Aim of the exercise:
Looking at the records below, please work out how many lines contain the word "Iulia" and give the number alone.

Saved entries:
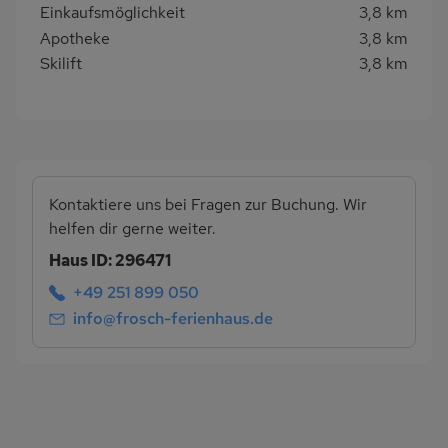
Einkaufsmöglichkeit
3,8 km
Apotheke
3,8 km
Skilift
3,8 km
Kontaktiere uns bei Fragen zur Buchung. Wir
helfen dir gerne weiter.
Haus ID: 296471
+49 251 899 050
info@frosch-ferienhaus.de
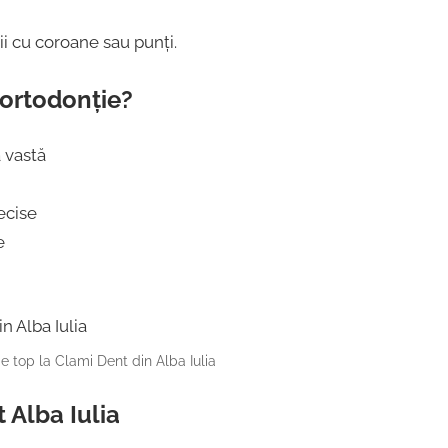
ii cu coroane sau punți.
 ortodonție?
 vastă
ecise
e
 top la Clami Dent din Alba Iulia
 Alba Iulia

Answer area:
2